▶ [What you need to do]
Go through the records below from the first line and print each one exactly, stopping after the line that contains "tuvieron la". Do not print pictures or anything past that line.

▶ [Records provided]
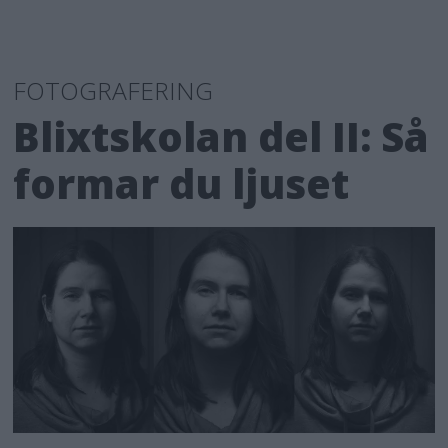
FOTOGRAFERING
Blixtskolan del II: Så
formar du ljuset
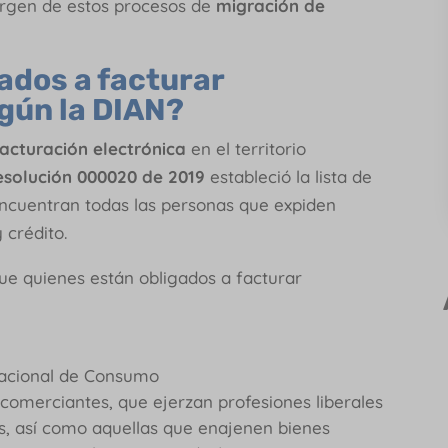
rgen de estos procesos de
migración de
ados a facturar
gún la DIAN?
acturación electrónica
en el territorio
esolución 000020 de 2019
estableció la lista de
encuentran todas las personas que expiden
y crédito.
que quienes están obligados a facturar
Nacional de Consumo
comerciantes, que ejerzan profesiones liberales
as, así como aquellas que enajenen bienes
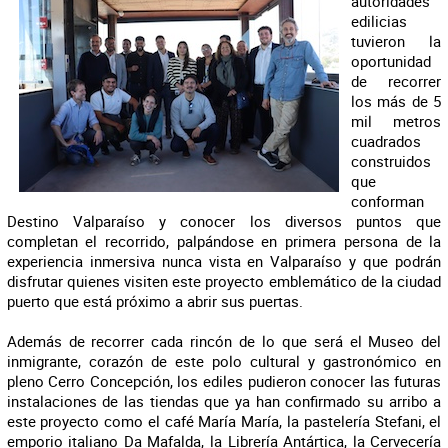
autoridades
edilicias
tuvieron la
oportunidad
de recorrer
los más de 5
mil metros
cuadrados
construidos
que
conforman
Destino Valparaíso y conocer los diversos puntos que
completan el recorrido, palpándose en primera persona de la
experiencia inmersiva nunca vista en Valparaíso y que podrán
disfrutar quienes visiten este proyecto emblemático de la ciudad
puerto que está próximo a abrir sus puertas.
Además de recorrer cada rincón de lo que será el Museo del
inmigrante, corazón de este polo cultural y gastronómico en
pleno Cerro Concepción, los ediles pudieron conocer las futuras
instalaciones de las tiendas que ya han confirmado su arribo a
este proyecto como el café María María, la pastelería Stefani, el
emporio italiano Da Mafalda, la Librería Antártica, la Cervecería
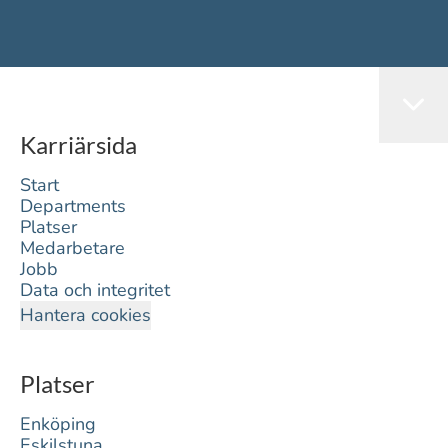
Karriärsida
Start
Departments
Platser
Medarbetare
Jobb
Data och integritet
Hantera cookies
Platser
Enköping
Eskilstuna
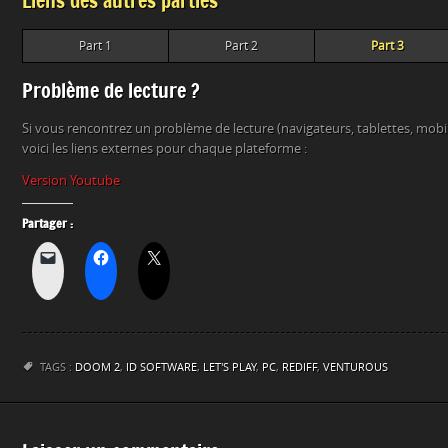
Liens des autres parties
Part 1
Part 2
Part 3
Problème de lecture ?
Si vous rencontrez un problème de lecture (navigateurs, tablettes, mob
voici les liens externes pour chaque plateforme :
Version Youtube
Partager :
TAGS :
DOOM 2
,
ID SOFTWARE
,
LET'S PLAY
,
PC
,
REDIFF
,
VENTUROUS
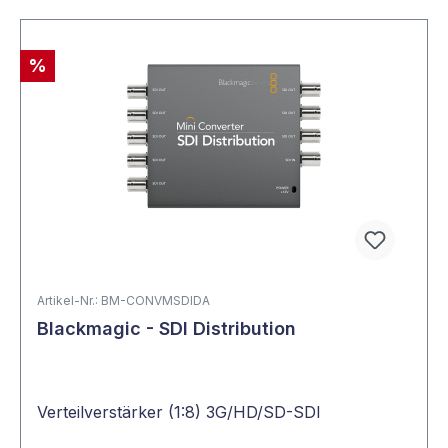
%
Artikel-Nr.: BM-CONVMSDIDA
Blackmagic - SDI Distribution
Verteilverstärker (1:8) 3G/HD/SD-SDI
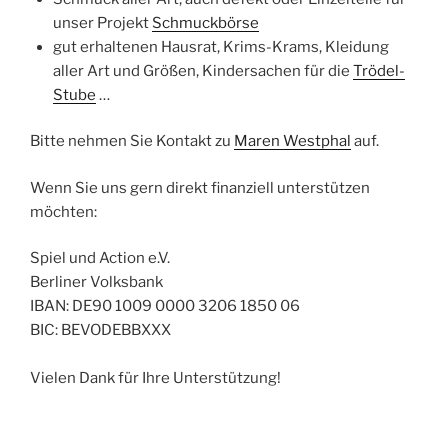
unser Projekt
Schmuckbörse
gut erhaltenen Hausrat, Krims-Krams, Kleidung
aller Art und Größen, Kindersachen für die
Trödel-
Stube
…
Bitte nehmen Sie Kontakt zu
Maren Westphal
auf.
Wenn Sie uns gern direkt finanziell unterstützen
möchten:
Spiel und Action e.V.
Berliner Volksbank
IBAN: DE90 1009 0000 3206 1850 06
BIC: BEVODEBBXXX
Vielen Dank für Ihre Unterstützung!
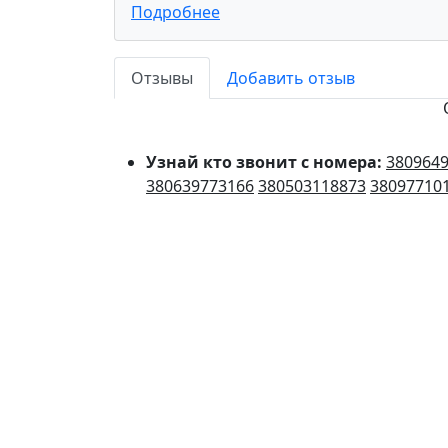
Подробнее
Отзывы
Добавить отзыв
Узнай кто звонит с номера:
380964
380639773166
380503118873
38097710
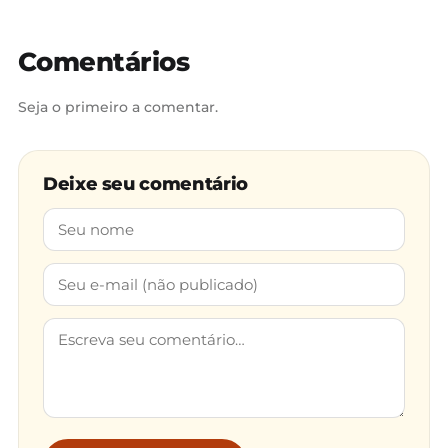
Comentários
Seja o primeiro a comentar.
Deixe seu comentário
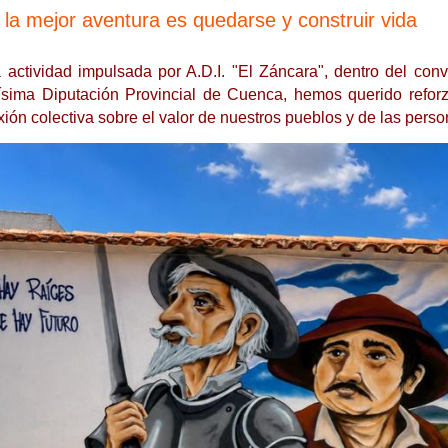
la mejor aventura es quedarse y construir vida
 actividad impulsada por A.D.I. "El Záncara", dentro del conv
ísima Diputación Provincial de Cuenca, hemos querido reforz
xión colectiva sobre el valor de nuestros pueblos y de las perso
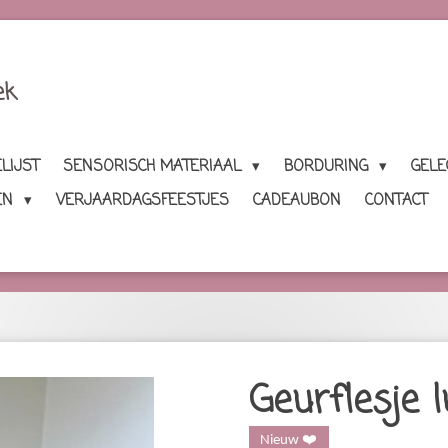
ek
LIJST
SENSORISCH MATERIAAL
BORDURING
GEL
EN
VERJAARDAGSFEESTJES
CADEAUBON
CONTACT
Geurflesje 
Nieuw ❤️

▶ [Task response]
FOTOGRAFERING
Blixtskolan del II: Så
formar du ljuset
rgen de estos procesos de
migración de
ados a facturar
gún la DIAN?
acturación electrónica
en el territorio
esolución 000020 de 2019
estableció la lista de
encuentran todas las personas que expiden
y crédito.
que quienes están obligados a facturar
Nacional de Consumo
comerciantes, que ejerzan profesiones liberales
as, así como aquellas que enajenen bienes
autoridades
edilicias
tuvieron la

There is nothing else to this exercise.